Depuis mars dernier, le monde de la culture est désespérément à l’arrêt. Il doit lutter, faire preuve d’ingéniosité et d’unité pour garder la tête hors de l’eau. Mardi, devant la préfecture de Gironde environ 450 personnes se sont réunies pour crier à l’injustice, suite à la décision du gouvernement de ne pas rouvrir les établissements culturels. Nous sommes allées à la rencontre d’artistes qui veulent tous faire passer un message: la culture doit se déconfiner au plus vite.
Jour de tonnerre pour le monde de la culture qui manifestait un peu partout en France ce mardi. A Bordeaux, d’imposants nuages gris menacent d’exploser au-dessus des manifestants, et ce ne serait pas la première douche froide pour les artistes s’il se mettait à pleuvoir. A l’heure où la France se déconfine, les cinémas, théâtres, musées ou encore salles de concert restent fermées suite à l’annonce tonitruante du premier ministre Jean Castex seulement cinq jour plus tôt: « Nous réexaminerons la possibilité de les rouvrir à partir du 7 janvier en fonction de la situation sanitaire ». Un choix politique vécu comme une punition sévère par les premiers concernés. « C’est injuste et assez violent, pour nous et pour le public qui a envie de se divertir, de s’émerveiller, de se cultiver… » désespère Jean-Marc, intermittent qui ponctue ses propos par des saluts de la main à des amis venus eux aussi exprimer leur colère.
Plus qu’une question d’argent
L’impact de la crise sanitaire entraînera une baisse de chiffre d’affaires de 25 % pour l’industrie culturelle en 2020, selon le Ministère de la culture. C’est à ce titre qu’une enveloppe de 2 milliards d’euros lui a été dévouée dans le plan de relance dévoilé en septembre. Les nouvelles aides annoncées mardi par le gouvernement ? « Un petit extincteur de 35 millions d’euros », entend-on dans le mégaphone des délégués syndicaux. Pas suffisant pour éteindre le feu de la colère des professionnels du secteur.
Mais les difficultés économiques qui les minent ne sont pas, ou plus, ce qui les préoccupe en premier lieu.
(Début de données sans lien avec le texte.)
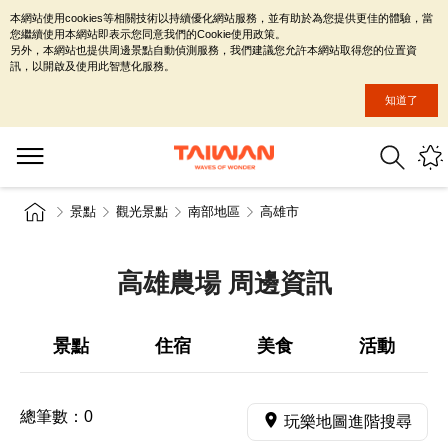
本網站使用cookies等相關技術以持續優化網站服務，並有助於為您提供更佳的體驗，當
您繼續使用本網站即表示您同意我們的Cookie使用政策。
另外，本網站也提供周邊景點自動偵測服務，我們建議您允許本網站取得您的位置資
訊，以開啟及使用此智慧化服務。
知道了
景點
觀光景點
南部地區
高雄市
高雄農場 周邊資訊
景點
住宿
美食
活動
總筆數：
0
玩樂地圖進階搜尋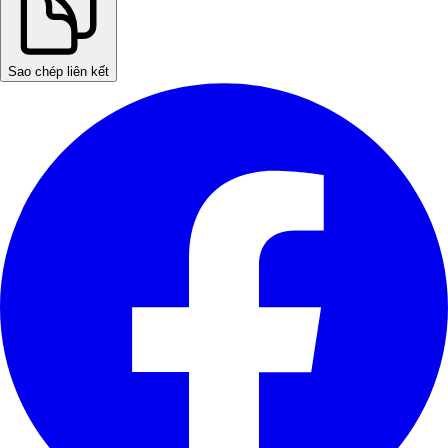
Sao chép liên kết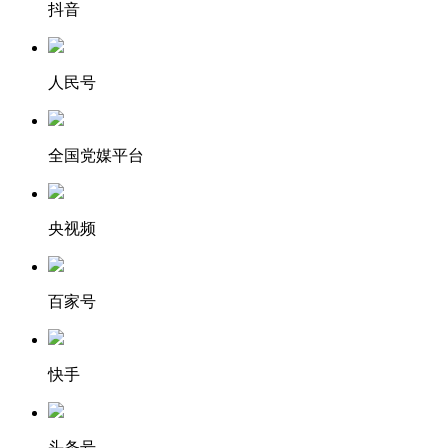
抖音
人民号
全国党媒平台
央视频
百家号
快手
头条号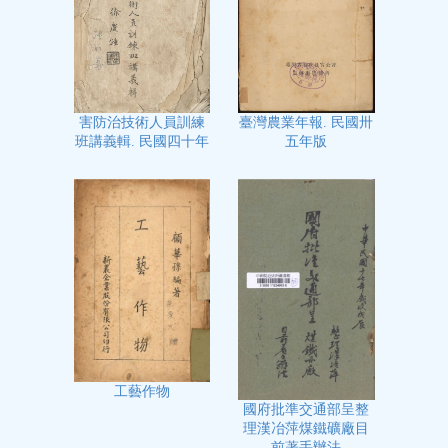
臺灣農業年報. 民國卅
害防治技術人員訓練
五年版
班講義輯. 民國四十年
工藝作物
國府批準交通部呈整
理漢冶萍煤鐵礦廠目
前著手辦法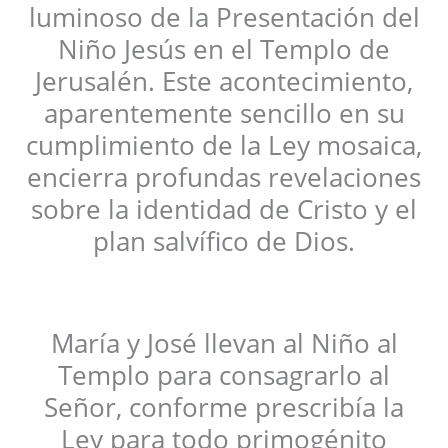
luminoso de la Presentación del
Niño Jesús en el Templo de
Jerusalén. Este acontecimiento,
aparentemente sencillo en su
cumplimiento de la Ley mosaica,
encierra profundas revelaciones
sobre la identidad de Cristo y el
plan salvífico de Dios.
María y José llevan al Niño al
Templo para consagrarlo al
Señor, conforme prescribía la
Ley para todo primogénito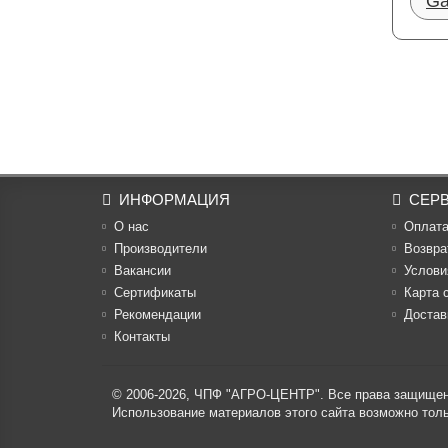
Ga
ИНФОРМАЦИЯ
СЕР
О нас
Оплат
Производители
Возвра
Вакансии
Услови
Cертификаты
Карта 
Рекомендации
Достав
Контакты
© 2006-2026,
ЧПФ "АГРО-ЦЕНТР"
. Все права защище
Использование материалов этого сайта возможно то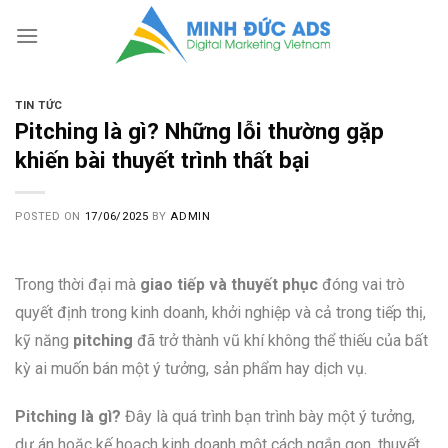
Skip
to
content
TIN TỨC
Pitching là gì? Những lỗi thường gặp
khiến bài thuyết trình thất bại
POSTED ON
17/06/2025
BY
ADMIN
Trong thời đại mà
giao tiếp và thuyết phục
đóng vai trò
quyết định trong kinh doanh, khởi nghiệp và cả trong tiếp thị,
kỹ năng
pitching
đã trở thành vũ khí không thể thiếu của bất
kỳ ai muốn bán một ý tưởng, sản phẩm hay dịch vụ.
Pitching là gì?
Đây là quá trình bạn trình bày một ý tưởng,
dự án hoặc kế hoạch kinh doanh một cách ngắn gọn, thuyết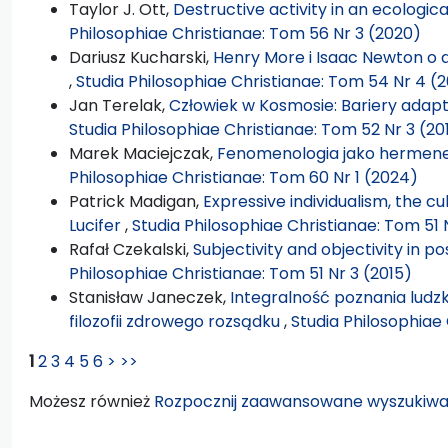
Taylor J. Ott,
Destructive activity in an ecologic
Philosophiae Christianae: Tom 56 Nr 3 (2020)
Dariusz Kucharski,
Henry More i Isaac Newton o d
,
Studia Philosophiae Christianae: Tom 54 Nr 4 (2
Jan Terelak,
Człowiek w Kosmosie: Bariery adap
Studia Philosophiae Christianae: Tom 52 Nr 3 (20
Marek Maciejczak,
Fenomenologia jako hermene
Philosophiae Christianae: Tom 60 Nr 1 (2024)
Patrick Madigan,
Expressive individualism, the cul
Lucifer
,
Studia Philosophiae Christianae: Tom 51 
Rafał Czekalski,
Subjectivity and objectivity in p
Philosophiae Christianae: Tom 51 Nr 3 (2015)
Stanisław Janeczek,
Integralność poznania ludzki
filozofii zdrowego rozsądku
,
Studia Philosophiae 
1
2
3
4
5
6
>
>>
Możesz również
Rozpocznij zaawansowane wyszukiwa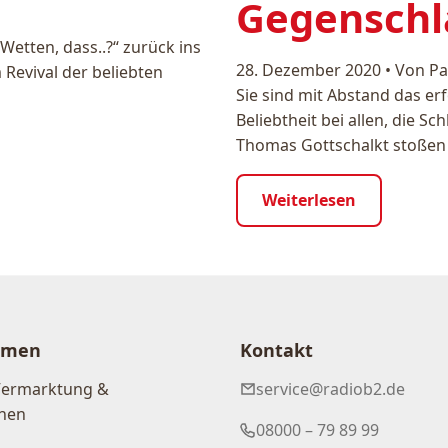
Gegenschl
„Wetten, dass..?“ zurück ins
28. Dezember 2020
•
Von Pa
Revival der beliebten
Sie sind mit Abstand das er
Beliebtheit bei allen, die 
Thomas Gottschalkt stoßen 
Weiterlesen
hmen
Kontakt
Vermarktung &
service@radiob2.de
nen
08000 – 79 89 99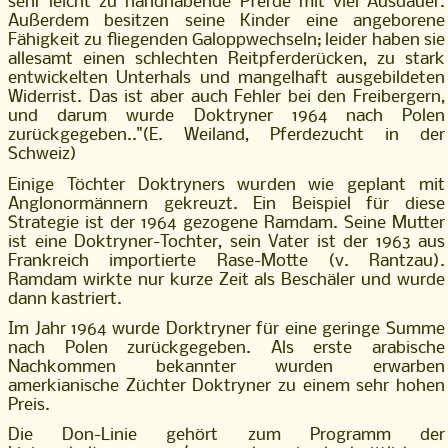
sehr leicht zu handhabende Pferde mit viel Ausdauer.
Außerdem besitzen seine Kinder eine angeborene
Fähigkeit zu fliegenden Galoppwechseln; leider haben sie
allesamt einen schlechten Reitpferderücken, zu stark
entwickelten Unterhals und mangelhaft ausgebildeten
Widerrist. Das ist aber auch Fehler bei den Freibergern,
und darum wurde Doktryner 1964 nach Polen
zurückgegeben.."(E. Weiland, Pferdezucht in der
Schweiz)
Einige Töchter Doktryners wurden wie geplant mit
Anglonormännern gekreuzt. Ein Beispiel für diese
Strategie ist der 1964 gezogene Ramdam. Seine Mutter
ist eine Doktryner-Tochter, sein Vater ist der 1963 aus
Frankreich importierte Rase-Motte (v. Rantzau).
Ramdam wirkte nur kurze Zeit als Beschäler und wurde
dann kastriert.
Im Jahr 1964 wurde Dorktryner für eine geringe Summe
nach Polen zurückgegeben. Als erste arabische
Nachkommen bekannter wurden erwarben
amerkianische Züchter Doktryner zu einem sehr hohen
Preis.
Die Don-Linie gehört zum Programm der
La réouverture des lieux culturels répond plutôt à un besoin social essentiel. « Je ne suis pas là seulement pour dire qu’on est en train de perdre de l’argent, mais surtout qu’on nous prive de culture ! Une société sans culture, c’est totalement inconcevable, dramatique et effrayant » condamne Marie-Pierre, technicienne de cinéma, venue manifester avec ses collègues.
Même si des initiatives ont été prises pour garder à tout prix un lien avec le public, les artistes veulent retrouver leurs confrères, répéter dans de bonnes conditions et ressentir à nouveau l’énergie d’un public en chair et en os.
« Diviser pour mieux régner »
Malgré la colère, l’émulation collective peine à se faire sentir. Peu de musique, peu de chants, peu de cris émanant de la foule. Sans doute parce que fractures et frustrations s’accumulent. Framboise Thimonier, déléguée régionale du Synptac CGT Aquitaine se dit néanmoins satisfaite d’avoir été reçue par des représentants préfectoraux: « Nous avons fait part de notre stupéfaction face à l’inégalité de traitement comparé à d’autres secteurs d’activité ». Elle confie s’être sentie écoutée par une vice-préfète qui reconnaît que cette situation inégale n’est “pas soutenable”. Mais ce soulagement se mêle aux doutes murmurés dans la foule puis à un cri “Et maintenant, qu’est-ce qu’on fait ?”.
D’après Aurélien, percussionniste venu manifester sans son masque, les dirigeants appliquent la stratégie du « diviser pour mieux régner ». Les pouvoirs publics feraient preuve de favoritisme à l’égard des commerces et des lieux de culte. Les subventions, réparties selon les secteurs artistiques donnent à certains le sentiment d’être lésés à l’instar de Brenda, étudiante comédienne au Conservatoire, selon qui “le théâtre, comme d’habitude, ne va pas recevoir grand chose”. Et par dessus tout, les aides d’Etat peinent à ruisseler jusqu’aux petites structures, au profit des plus grosses.
Peu d’espoir dans le discours des personnes rencontrées sur place quant à la reprise des activités le 7 janvier, et les syndicats appellent à continuer la résistance politique. Un référé liberté, soutenu par la ville de Bordeaux a été déposé. Si elle aboutit, cette procédure judiciaire pourrait permettre la réouverture des établissements culturels.